A few changes have been proposed for ACL 2008 in terms of reviewing. None will necessarily happen, but for what it's worth I've added my opinion here. If you have strong feelings, you should contact the board, or perhaps Kathy McKoewn, who is the conference chair.

• Conditional accepts and/or author feedback. I'd be in favor of doing one of these, but not both (redundancy). I'd prefer author feedback.

• Increased poster presence with equal footing in the proceedings, ala NIPS. I would also be in favor of this because already we are at four tracks and too much is going on. Alternatively, we could reduce the number of accepted papers, which I actually don't think would be terrible, but going to posters seems like a safer solution. The strongest argument against this is a personality one: ACLers tend to ignore poster sessions. Something would have to be doing about this. Spotlights may help.

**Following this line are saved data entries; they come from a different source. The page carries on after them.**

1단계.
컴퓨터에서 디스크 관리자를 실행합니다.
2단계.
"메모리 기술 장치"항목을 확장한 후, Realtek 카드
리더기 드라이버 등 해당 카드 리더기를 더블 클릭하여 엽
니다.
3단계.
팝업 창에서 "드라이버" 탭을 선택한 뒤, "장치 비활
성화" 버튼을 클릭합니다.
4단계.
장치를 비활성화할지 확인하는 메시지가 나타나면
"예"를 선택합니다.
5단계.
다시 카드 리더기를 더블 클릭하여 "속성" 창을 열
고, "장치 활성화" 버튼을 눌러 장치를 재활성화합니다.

• Wildcards from senior members. The idea would be that "senior" (however defined?) members would be able to play a single wildcard to accept an otherwise controversial paper. I'm probably not in favor of this, partially because it seems to introduce annoying political issues "What? I'm not senior enough for you?" (I wouldn't say that, since I'm not, but...); partially because it seems that this is essentially already the job of area chairs. There may be a problem here, but it seems that there are better, more direct solutions.

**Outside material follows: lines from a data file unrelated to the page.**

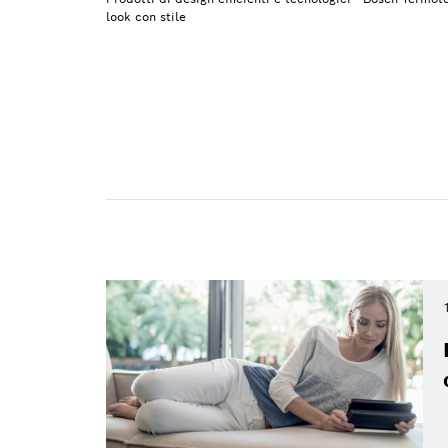
look con stile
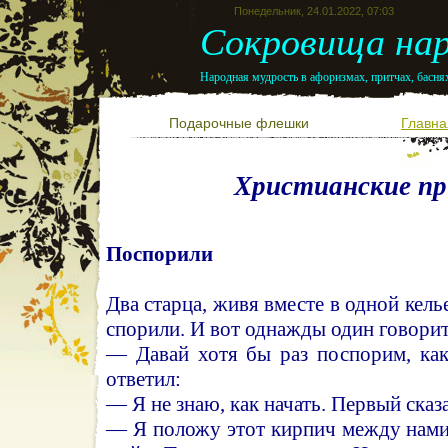
Понедельник, 24.01.2022, 07:03
Сокровища нар
Народная мудрость в афоризмах, притчах, баснях
Подарочные флешки
Главна
Христианские п
Поспорили
Два старца, живя вместе в одной келье
спорили. И вот однажды один говори
— Давай хотя бы раз поспорим, как
ответил:
— Я не знаю, как начать. Первый сказ
— Я положу этот кирпич между нами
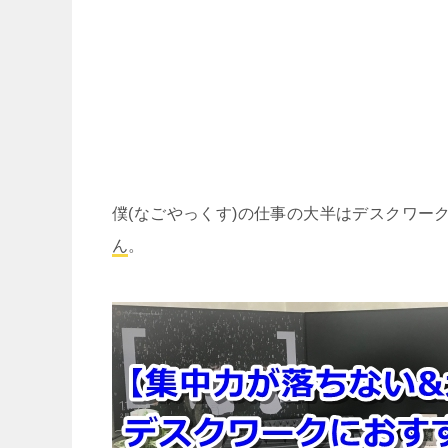
僕(なごやっくす)の仕事の大半はデスクワー
ん
。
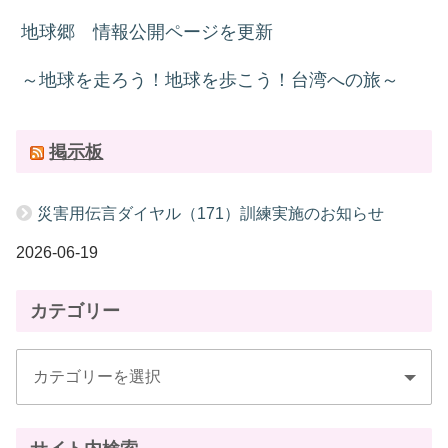
地球郷 情報公開ページを更新
～地球を走ろう！地球を歩こう！台湾への旅～
掲示板
災害用伝言ダイヤル（171）訓練実施のお知らせ
2026-06-19
カテゴリー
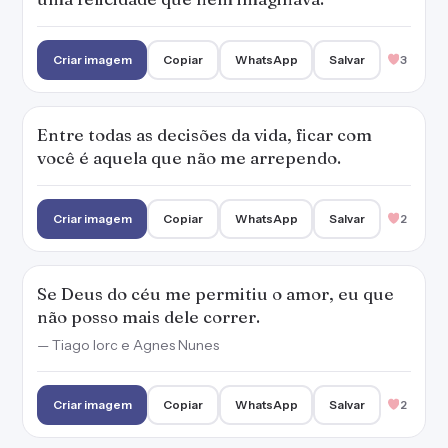
Criar imagem
Copiar
WhatsApp
Salvar
3
Entre todas as decisões da vida, ficar com
você é aquela que não me arrependo.
Criar imagem
Copiar
WhatsApp
Salvar
2
Se Deus do céu me permitiu o amor, eu que
não posso mais dele correr.
— Tiago Iorc e Agnes Nunes
Criar imagem
Copiar
WhatsApp
Salvar
2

• Something having to do with extra reviewing of borderline papers. I didn't quite get what was meant here; it didn't seem that the proposal was to have fewer than 3 reviews, but to ask for more in case of confusion. I would actually argue for being more extreme: have a single (maybe 2) reviewer to an initial round of rejects and then get three reviews only for those papers that have any chance at all of being accepted. I doubt this idea will fly, though, but it would be interesting to check in previous papers how many got in that had one reviewer give a really bad score.... how many got in that two reviewers gave a really bad score. If these numbers are really really low, then it should be safe. Anyone have access to this data???
Finally, we talked about the "grassroots" efforts. The proposals were: archive videos, augment the anthology to include link structure, augmenting the anthology with tech reports and journals (given permission from publishers), and ours to make CL open access. Speaking with respect to ours, the only big complains were with respect to typesetting information, but several people did voice support, both in the meeting and in person. I remain hopeful!

I'll post more about technical content after the conference.